In 360 Feedback if any manager knows that the data are going to be used for administrative proposes like promotions, transfers, incentives, performance linked pay etc. then the mangers have a knack of managing good ratings. Some organization by nature are not accustomed to rate their juniors anything less than 98% in ratings. For example, about 20 years ago in a Nationalized bank I tried anonymous assessments by Branch managers of their Regional Managers for a group of Regional and Zonal mangers attending a managerial effectiveness program. Howsoever I assured them of anonymity by personally meeting the assessors, I found the ratings to be never a less than 6 on a six-point scale on large number of items. I discovered that in this Bank and perhaps many other banks there is a habit for rating each other always excellent, no matter that one may feel privately about the individual. After all they belong to the same family. This is collective connivance. There are many organizations where such collective Connivance exists and particularly in PSUs and PSBs. In such cases a lot more work needs to be done to use 360 tools effectively. 

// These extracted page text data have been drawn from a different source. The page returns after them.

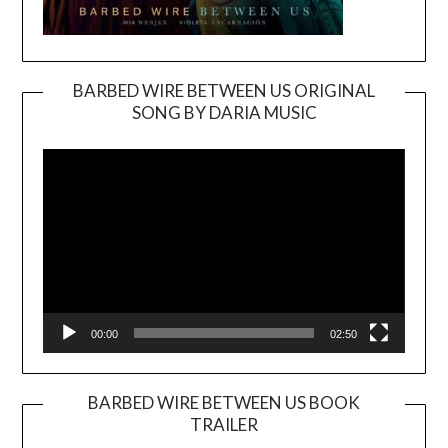
BARBED WIRE BETWEEN US ORIGINAL
SONG BY DARIA MUSIC
Video
Player
00:00
02:50
BARBED WIRE BETWEEN US BOOK
TRAILER
Video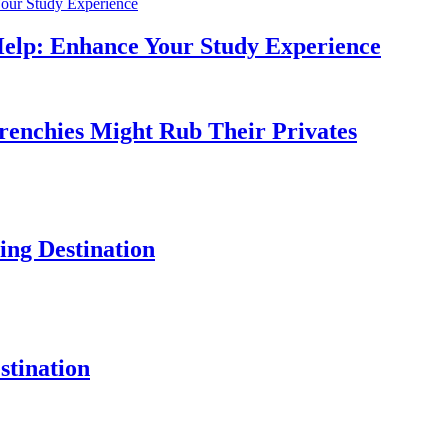
Help: Enhance Your Study Experience
Frenchies Might Rub Their Privates
ng Destination
tination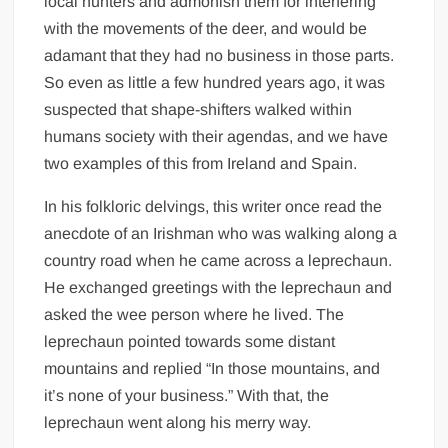
local hunters and admonish them for interfering
with the movements of the deer, and would be
adamant that they had no business in those parts.
So even as little a few hundred years ago, it was
suspected that shape-shifters walked within
humans society with their agendas, and we have
two examples of this from Ireland and Spain.
In his folkloric delvings, this writer once read the
anecdote of an Irishman who was walking along a
country road when he came across a leprechaun.
He exchanged greetings with the leprechaun and
asked the wee person where he lived. The
leprechaun pointed towards some distant
mountains and replied “In those mountains, and
it’s none of your business.” With that, the
leprechaun went along his merry way.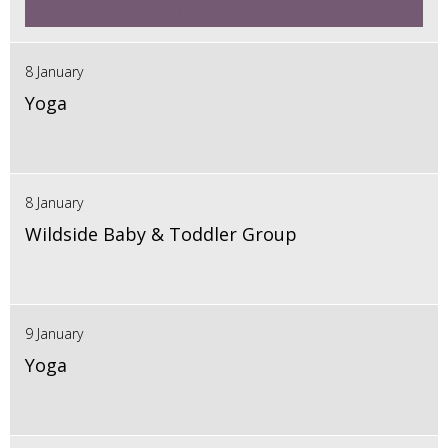
8 January
Yoga
8 January
Wildside Baby & Toddler Group
9 January
Yoga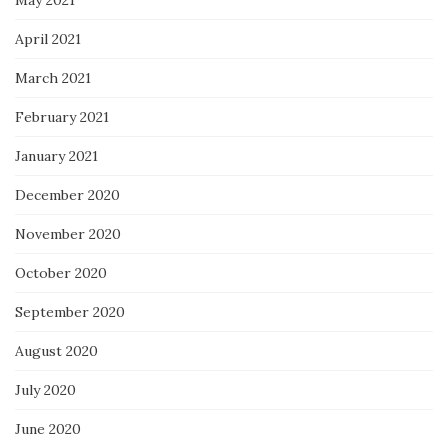
April 2021
March 2021
February 2021
January 2021
December 2020
November 2020
October 2020
September 2020
August 2020
July 2020
June 2020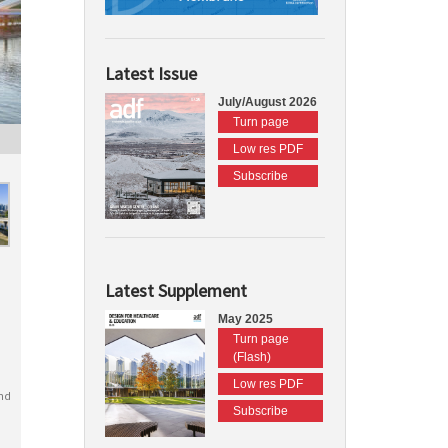
Latest Issue
July/August 2026
Turn page
Low res PDF
Subscribe
Latest Supplement
May 2025
Turn page
(Flash)
Low res PDF
nd
Subscribe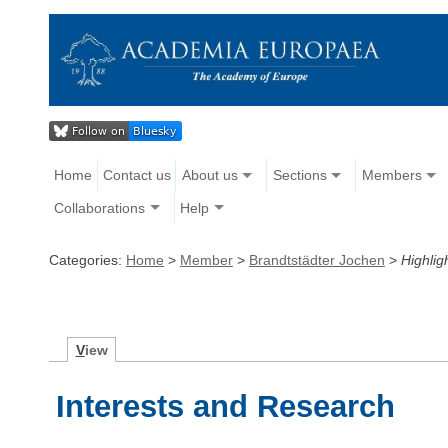
Home
Contact us
About us
Sections
Members
Collaborations
Help
Categories:
Home
>
Member
>
Brandtstädter Jochen
>
Highlig
V
iew
Interests and Research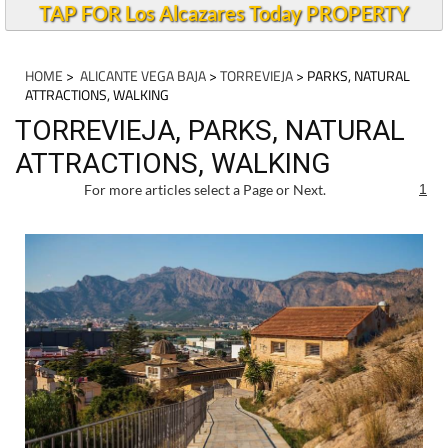
TAP FOR Los Alcazares Today PROPERTY
HOME
>
ALICANTE VEGA BAJA
>
TORREVIEJA
> PARKS, NATURAL
ATTRACTIONS, WALKING
TORREVIEJA, PARKS, NATURAL
ATTRACTIONS, WALKING
For more articles select a Page or Next.
1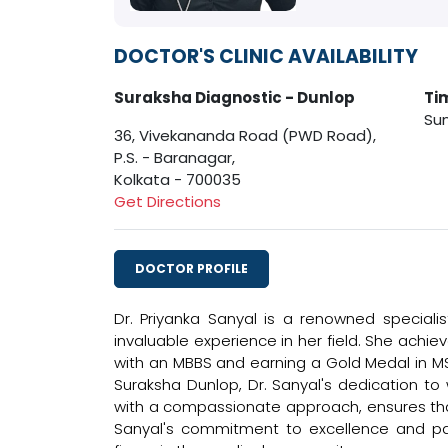
DOCTOR'S CLINIC AVAILABILITY
Suraksha Diagnostic - Dunlop
Ti
Sun
36, Vivekananda Road (PWD Road),
P.S. - Baranagar,
Kolkata - 700035
Get Directions
DOCTOR PROFILE
Dr. Priyanka Sanyal is a renowned specialis
invaluable experience in her field. She achi
with an MBBS and earning a Gold Medal in MS 
Suraksha Dunlop, Dr. Sanyal's dedication to
with a compassionate approach, ensures that
Sanyal's commitment to excellence and pa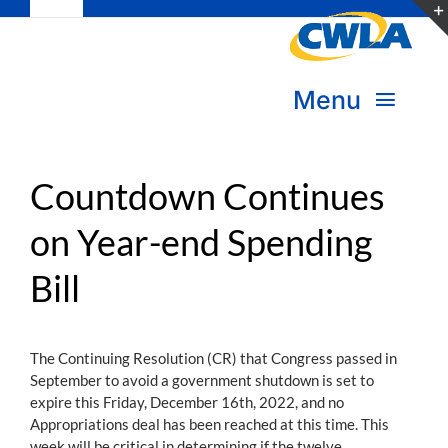
Toggle
Skip
Navigation
to
Subscribe
content
Menu
Bookstore
About Us
Donate
Countdown Continues
on Year-end Spending
Transform Practice & Advocacy
Become a Member
Bill
Expand Capacity & Practice
Sign in
Deepen Skills & Networks
The Continuing Resolution (CR) that Congress passed in
September to avoid a government shutdown is set to
Join the Movement
expire this Friday, December 16th, 2022, and no
Appropriations deal has been reached at this time. This
week will be critical in determining if the twelve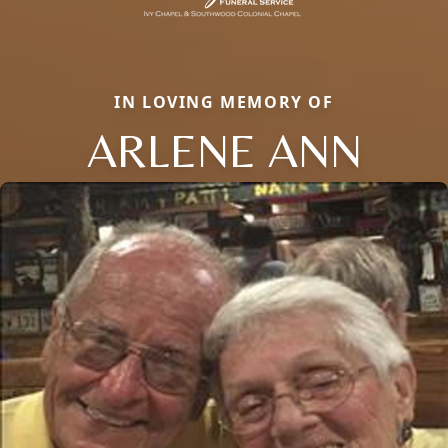
IN LOVING MEMORY OF
ARLENE ANN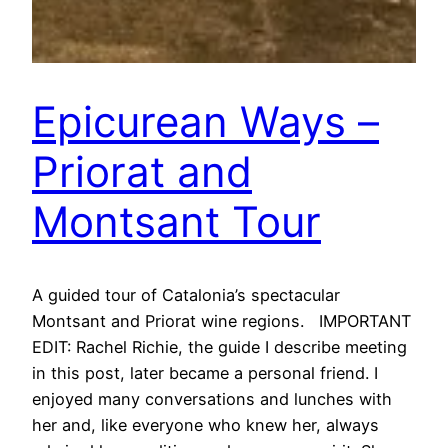
Epicurean Ways –
Priorat and
Montsant Tour
A guided tour of Catalonia’s spectacular
Montsant and Priorat wine regions. IMPORTANT
EDIT: Rachel Richie, the guide I describe meeting
in this post, later became a personal friend. I
enjoyed many conversations and lunches with
her and, like everyone who knew her, always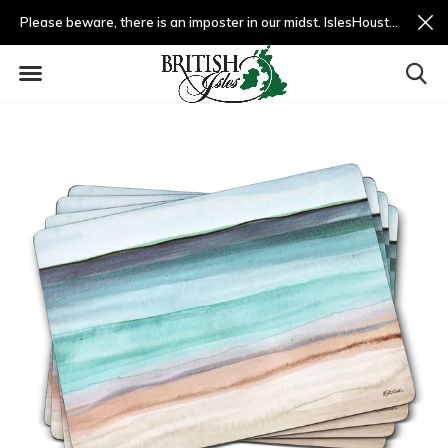
Please beware, there is an imposter in our midst. IslesHouston.com is a fradulent website and not us.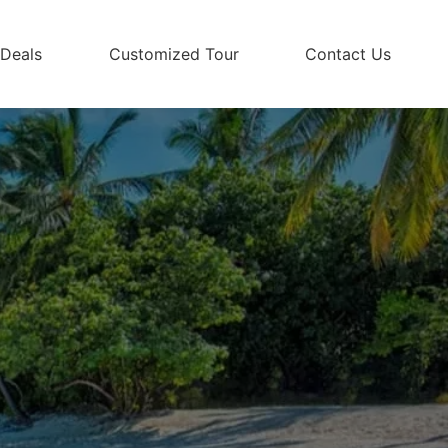
 Deals
Customized Tour
Contact Us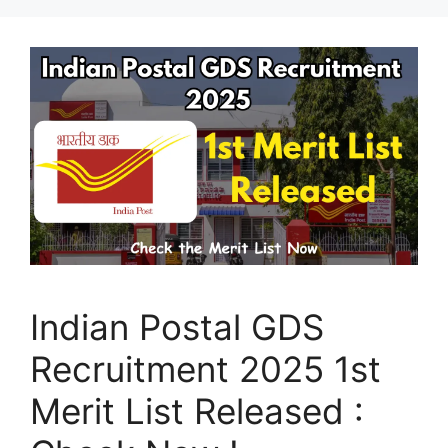
Indian Postal GDS
Recruitment 2025 1st
Merit List Released :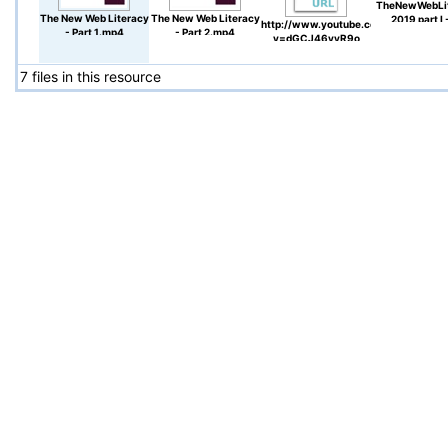
TheNewWebLi
The New Web Literacy
The New Web Literacy
2019 part I 
http://www.youtube.com/watch?
- Part 1.mp4
- Part 2.mp4
video.pd
v=dGCJ46vyR9o
7 files in this resource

Using 360 assessments as mass application rather than a genuine leadership development tool will only result in more cynicism. It may end up in most employees and their unions, associations and top level management concluding “after all this also has failed”. I suspect any organization and consulting firm that uses and encourages 360-degree Feedback as a promotion or performance appraisal or administrative tool and for mass application. They are either playing to the gallery or administrative caveat or to the top line of their consulting firms. 360 Feedback as leadership tool has got to be intense and carefully orchestrated effort. Don’t jump into this because it is fashion. Only after a fell maturity of managers by a collective decision this can be considered.